Stored items

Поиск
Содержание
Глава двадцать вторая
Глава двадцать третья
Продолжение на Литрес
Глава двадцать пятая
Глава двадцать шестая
...
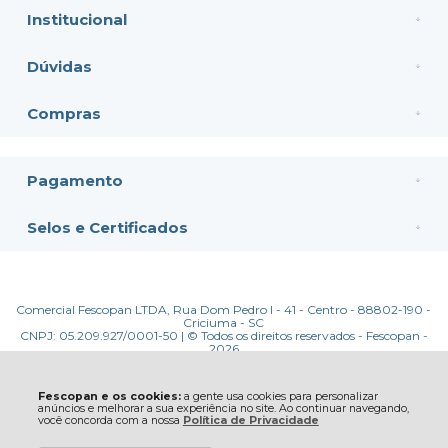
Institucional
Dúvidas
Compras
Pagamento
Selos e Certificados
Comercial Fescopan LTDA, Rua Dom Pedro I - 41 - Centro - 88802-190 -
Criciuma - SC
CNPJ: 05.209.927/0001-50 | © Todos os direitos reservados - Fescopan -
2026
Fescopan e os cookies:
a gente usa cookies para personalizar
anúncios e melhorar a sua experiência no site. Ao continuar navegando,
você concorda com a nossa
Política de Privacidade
==
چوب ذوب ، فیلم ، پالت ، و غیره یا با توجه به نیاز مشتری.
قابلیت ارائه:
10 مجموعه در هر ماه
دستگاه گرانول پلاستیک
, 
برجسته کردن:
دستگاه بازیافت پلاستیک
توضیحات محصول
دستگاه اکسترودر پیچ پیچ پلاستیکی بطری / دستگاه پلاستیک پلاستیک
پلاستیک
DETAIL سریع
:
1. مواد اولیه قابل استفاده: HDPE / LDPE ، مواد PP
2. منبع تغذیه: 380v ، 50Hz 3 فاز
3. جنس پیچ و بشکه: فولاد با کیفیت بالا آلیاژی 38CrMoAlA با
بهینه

(INSTRUCTIONS FOR THE TASK)
In the records above, find each line that mentions the string "двадцать", then copy it.

(RESULT OF THE EXERCISE)
Глава двадцать вторая
Глава двадцать третья
Глава двадцать пятая
Глава двадцать шестая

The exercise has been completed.